Winds blew wildfire smoke from Eastern Washington to the Puget Sound area Monday night, worsening the air quality overnight and causing an orange, hazy sunrise Tuesday morning.
Gov. Jay Inslee said at a Tuesday news conference that over 300,000 acres burned Monday, as many as had burned over the last 12 fire seasons.
“This is an unprecedented and heartbreaking event,” Inslee said. “We know that we’ve been well prepared for fires. We’ve fought them before. We know how to do it. But these conditions were unprecedented.”
Inslee said the hot and windy conditions in the state, combined with low humidity, led to “explosive growth” of the fires.
Gusts reached up to 50 miles in Eastern Washington according to the National Weather Service office in Seattle. High winds continued throughout the state, even reaching 44 miles per hour in Enumclaw, which carried smoke swiftly over the Cascade Mountains.
Fires in Pierce and King counties started Monday and Tuesday as well. A brushfire in Graham burned overnight, destroying multiple homes and causing people to evacuate, according to Graham Fire and Rescue. Brushfires between Sumner and Bonney Lake blazed Tuesday morning and caused road closures along state Route 167. A fire near Enumclaw and Highway 410 started Tuesday as well.
The town of Malden in Eastern Washington was almost completely destroyed by the fire.
The Department of Natural Resources closed recreation areas east of the Cascades through at least Friday. King County announced a stage two burn ban on Tuesday, because of weather conditions on each side of the mountains.
Under stage two, “any outdoor fire such as a backyard fire pit or campfire using chopped firewood or charcoal is prohibited.”
Generally, at an unhealthy rating, older adults, children, teens and those with heart or lung disease, should avoid strenuous outdoor activities and limit time outside. Those who don’t fall under that should still limit time outside and switch some strenuous activities, like walking instead of running.

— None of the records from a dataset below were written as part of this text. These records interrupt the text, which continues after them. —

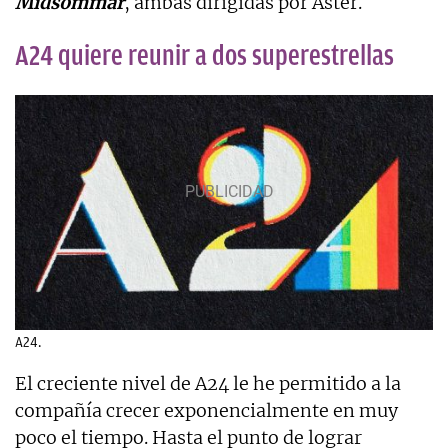
Midsommar
, ambas dirigidas por Aster.
A24 quiere reunir a dos superestrellas
A24.
El creciente nivel de A24 le he permitido a la
compañía crecer exponencialmente en muy
poco el tiempo. Hasta el punto de lograr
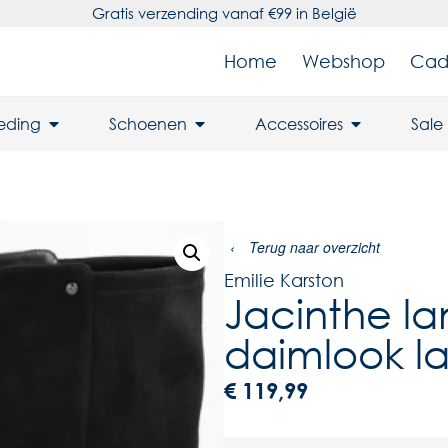
Gratis verzending vanaf €99 in België
Home
Webshop
Cad
leding
Schoenen
Accessoires
Sale
‹
Terug naar overzicht
Emilie Karston
Jacinthe la
daimlook l
€
119,99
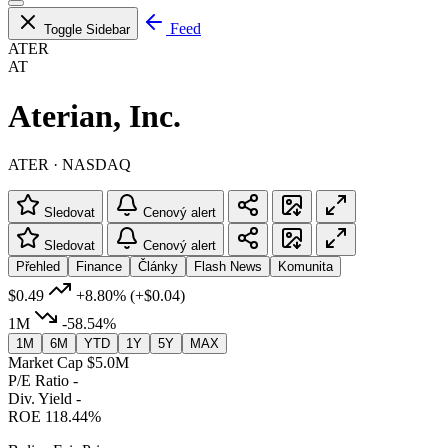
Feed
Toggle Sidebar
ATER
AT
Aterian, Inc.
ATER · NASDAQ
Sledovat
Cenový alert
Sledovat
Cenový alert
Přehled
Finance
Články
Flash News
Komunita
$0.49
+8.80%
(+$0.04)
1M
-58.54%
1M
6M
YTD
1Y
5Y
MAX
Market Cap
$5.0M
P/E Ratio
-
Div. Yield
-
ROE
118.44%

One of the fires, the Cold Spring Canyon/Pearl Hill fire, was first reported Sunday night near Omak. It has devastated the area, burning 174,572 acres according to the Wenatchee World.
The Douglas County Sheriff’s Office tweeted multiple updates Monday that the fire had jumped several state highways and the Columbia River. Towns like Bridgeport and Mansfield were without power and under level three evacuation. The fire slowed down, but was 0% contained as of Tuesday morning, the World reported.

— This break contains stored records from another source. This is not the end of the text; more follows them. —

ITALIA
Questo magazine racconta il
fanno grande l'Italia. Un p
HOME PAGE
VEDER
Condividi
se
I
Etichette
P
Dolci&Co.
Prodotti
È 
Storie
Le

Public Lands Commissioner Hilary Franz tweeted Tuesday that nine large fires were raging as of the morning.
As of Tuesday morning, the Evans Canyon fire had burned 75,817 acres since Aug. 31, and was contained later in the day, according to the Incident Information System.
The strong winds throughout Western Washington also knocked out power for over 80,000 people who were still without it as of Tuesday morning, according to Puget Sound Energy.
Inslee said Tuesday the fires have devastated parts of the state. People have lost their homes and are in need of help.
“I have directed the Emergency Management Division and the Department of Social Health Services to determine what emergency proclamations I will need to make to expedite any possible cash and food assistance to those in need,” he said.
Islee also urged people to take steps to prevent fires from sparking, noting most of the fires were human caused.
“If you can avoid being outside for anything that would even cause a spark, I hope people can avoid those conditions,” Inslee said. “This is a new reality we’re living in with the changing climate and all of us I hope can pitch in.”
King County Public Health also shut down its downtown COVID-19 testing center for Tuesday due to air quality concerns but opened back up by 2 p.m. The county said it will be open Wednesday.